What to work on -> Copy out every record that follows, word for word.

The input ->
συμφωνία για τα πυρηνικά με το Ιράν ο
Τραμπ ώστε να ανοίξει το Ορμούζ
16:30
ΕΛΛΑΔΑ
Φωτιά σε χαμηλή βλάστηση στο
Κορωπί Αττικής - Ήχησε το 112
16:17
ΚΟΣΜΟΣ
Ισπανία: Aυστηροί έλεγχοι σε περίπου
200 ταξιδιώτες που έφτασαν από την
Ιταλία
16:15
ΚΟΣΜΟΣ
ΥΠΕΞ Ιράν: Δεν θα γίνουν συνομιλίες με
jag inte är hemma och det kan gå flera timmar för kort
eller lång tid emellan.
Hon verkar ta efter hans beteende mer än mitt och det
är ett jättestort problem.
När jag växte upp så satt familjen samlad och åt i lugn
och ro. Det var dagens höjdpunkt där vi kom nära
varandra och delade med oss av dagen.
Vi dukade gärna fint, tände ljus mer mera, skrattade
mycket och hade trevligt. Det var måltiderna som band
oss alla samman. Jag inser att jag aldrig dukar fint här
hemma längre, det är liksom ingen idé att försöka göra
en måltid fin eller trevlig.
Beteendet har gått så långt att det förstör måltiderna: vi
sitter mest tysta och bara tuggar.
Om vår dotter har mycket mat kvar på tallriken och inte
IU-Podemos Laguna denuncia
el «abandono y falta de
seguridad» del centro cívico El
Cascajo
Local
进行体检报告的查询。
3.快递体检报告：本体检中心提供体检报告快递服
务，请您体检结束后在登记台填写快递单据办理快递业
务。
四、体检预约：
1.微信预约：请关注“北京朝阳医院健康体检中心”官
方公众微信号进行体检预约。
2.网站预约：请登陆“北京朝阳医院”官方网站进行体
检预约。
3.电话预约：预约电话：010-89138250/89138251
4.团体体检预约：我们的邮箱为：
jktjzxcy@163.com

Answer area ->
συμφωνία για τα πυρηνικά με το Ιράν ο
Τραμπ ώστε να ανοίξει το Ορμούζ
16:30
ΕΛΛΑΔΑ
Φωτιά σε χαμηλή βλάστηση στο
Κορωπί Αττικής - Ήχησε το 112
16:17
ΚΟΣΜΟΣ
Ισπανία: Aυστηροί έλεγχοι σε περίπου
200 ταξιδιώτες που έφτασαν από την
Ιταλία
16:15
ΚΟΣΜΟΣ
ΥΠΕΞ Ιράν: Δεν θα γίνουν συνομιλίες με
jag inte är hemma och det kan gå flera timmar för kort
eller lång tid emellan.
Hon verkar ta efter hans beteende mer än mitt och det
är ett jättestort problem.
När jag växte upp så satt familjen samlad och åt i lugn
och ro. Det var dagens höjdpunkt där vi kom nära
varandra och delade med oss av dagen.
Vi dukade gärna fint, tände ljus mer mera, skrattade
mycket och hade trevligt. Det var måltiderna som band
oss alla samman. Jag inser att jag aldrig dukar fint här
hemma längre, det är liksom ingen idé att försöka göra
en måltid fin eller trevlig.
Beteendet har gått så långt att det förstör måltiderna: vi
sitter mest tysta och bara tuggar.
Om vår dotter har mycket mat kvar på tallriken och inte
IU-Podemos Laguna denuncia
el «abandono y falta de
seguridad» del centro cívico El
Cascajo
Local
进行体检报告的查询。
3.快递体检报告：本体检中心提供体检报告快递服
务，请您体检结束后在登记台填写快递单据办理快递业
务。
四、体检预约：
1.微信预约：请关注“北京朝阳医院健康体检中心”官
方公众微信号进行体检预约。
2.网站预约：请登陆“北京朝阳医院”官方网站进行体
检预约。
3.电话预约：预约电话：010-89138250/89138251
4.团体体检预约：我们的邮箱为：
jktjzxcy@163.com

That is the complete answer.